§ What to do: From the records below, output exactly the lines starting at the line with "only an hour." and ending at the line with "wobei die Komplexität", both of them included, but no pictures.

§ Saved entries:
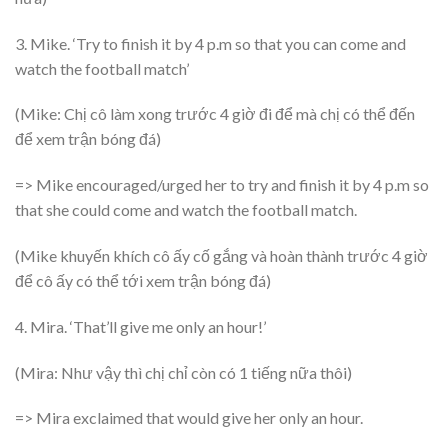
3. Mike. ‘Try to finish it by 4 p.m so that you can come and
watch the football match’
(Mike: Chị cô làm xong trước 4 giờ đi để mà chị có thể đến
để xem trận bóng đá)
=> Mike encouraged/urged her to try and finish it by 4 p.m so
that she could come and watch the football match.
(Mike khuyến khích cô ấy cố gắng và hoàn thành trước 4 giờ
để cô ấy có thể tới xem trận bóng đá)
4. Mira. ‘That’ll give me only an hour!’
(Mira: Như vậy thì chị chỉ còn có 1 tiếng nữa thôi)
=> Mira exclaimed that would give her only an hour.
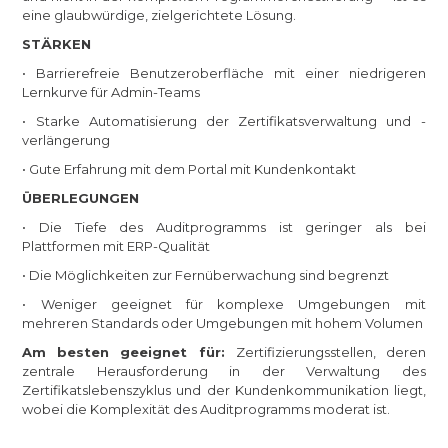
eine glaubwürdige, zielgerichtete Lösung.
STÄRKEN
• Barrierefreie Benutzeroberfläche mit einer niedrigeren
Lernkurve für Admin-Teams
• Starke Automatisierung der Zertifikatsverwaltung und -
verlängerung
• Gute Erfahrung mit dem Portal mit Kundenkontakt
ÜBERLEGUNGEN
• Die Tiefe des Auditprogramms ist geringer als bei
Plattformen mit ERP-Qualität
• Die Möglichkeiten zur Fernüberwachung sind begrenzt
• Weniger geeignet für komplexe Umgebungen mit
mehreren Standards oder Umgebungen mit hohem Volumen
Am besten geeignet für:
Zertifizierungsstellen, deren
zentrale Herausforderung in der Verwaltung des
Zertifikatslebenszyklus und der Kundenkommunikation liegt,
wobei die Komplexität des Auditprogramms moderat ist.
---
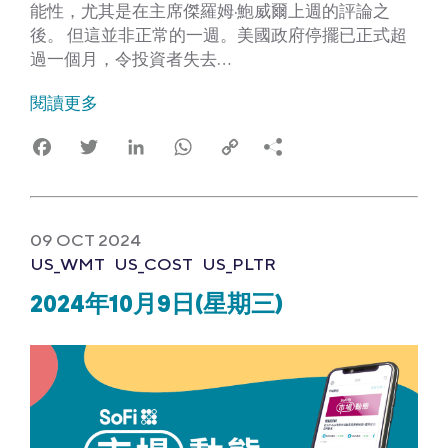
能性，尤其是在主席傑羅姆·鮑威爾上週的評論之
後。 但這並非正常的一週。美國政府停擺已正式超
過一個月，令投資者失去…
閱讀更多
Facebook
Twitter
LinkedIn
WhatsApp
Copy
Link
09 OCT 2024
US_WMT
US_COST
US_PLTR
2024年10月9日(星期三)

§ Task output:
=> Mira exclaimed that would give her only an hour.
eine glaubwürdige, zielgerichtete Lösung.
STÄRKEN
• Barrierefreie Benutzeroberfläche mit einer niedrigeren
Lernkurve für Admin-Teams
• Starke Automatisierung der Zertifikatsverwaltung und -
verlängerung
• Gute Erfahrung mit dem Portal mit Kundenkontakt
ÜBERLEGUNGEN
• Die Tiefe des Auditprogramms ist geringer als bei
Plattformen mit ERP-Qualität
• Die Möglichkeiten zur Fernüberwachung sind begrenzt
• Weniger geeignet für komplexe Umgebungen mit
mehreren Standards oder Umgebungen mit hohem Volumen
Am besten geeignet für:
Zertifizierungsstellen, deren
zentrale Herausforderung in der Verwaltung des
Zertifikatslebenszyklus und der Kundenkommunikation liegt,
wobei die Komplexität des Auditprogramms moderat ist.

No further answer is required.